The Dutch delegate also outlined some possible solutions and one really caught my eye. The Dutch government has devolved budget and responsibility to the municipality level (sometimes as small as 10k people) for healthcare. This is based on the belief that they are best placed to decide what their local community needs, and how best to deliver it. One service they now provide is “Care Farms” where people suffering from poor mental wellbeing, or who have mental health issues can refer themselves (and in some cases be referred by a health professional). The clients are paired up with a local farm and are given the chance to work in the outdoors with animals and crops, overseen by the farm manager and a qualified health care professional. The belief is that working in the outdoors improves mental wellbeing and health, allows the client to continue to earn a wage, and also provides an alternative source of labour for family farms.
The delegate from Belgium was from near Gent in Flanders. He suggested the big issues there are:
- Infrastructure is under strain as people seek to commute to urban centres
- Villages lack opportunities for young people and this has a knock on effect for the provision and sustainability of public services
In Croatia, the country is often split into two main zones: coastal; and continental. In the coastal area there are problems of reliance on tourism for income, the seasonality of jobs, affordability of housing and facilities and the loss of young people to Germany and Austria in particular. In the continental area the problems are similar, but the issue of land value is the opposite. Land is pretty cheap, but this makes it difficult to access finance as the farmers in particular find that they have insufficient assets to secure a loan.

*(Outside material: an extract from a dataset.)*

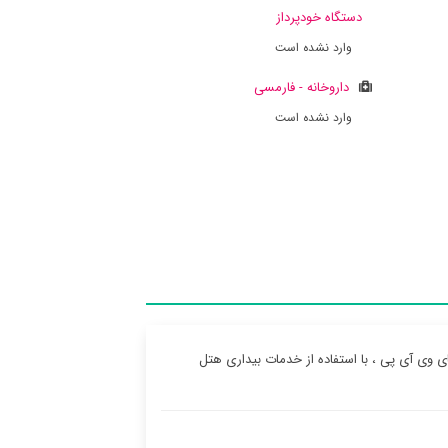
دستگاه خودپرداز
وارد نشده است
داروخانه - فارمسی
وارد نشده است
وی آی پی ، با استفاده از خدمات بیداری هتل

The Estonian delegate talked about the challenges facing the country since the collapse of communism and the privatisation of what had previously been communal assets. The biggest issue was around forests, with private owners clear felling areas to make profit (the state is apparently better at replanting). This is having a large impact on local culture and society as Estonians have a real affinity with their natural woodlands and the ability to supplement diet with picking fruits and mushrooms from these areas. Plantations tend to be quick growing monocultures, which do not provide this social amenity.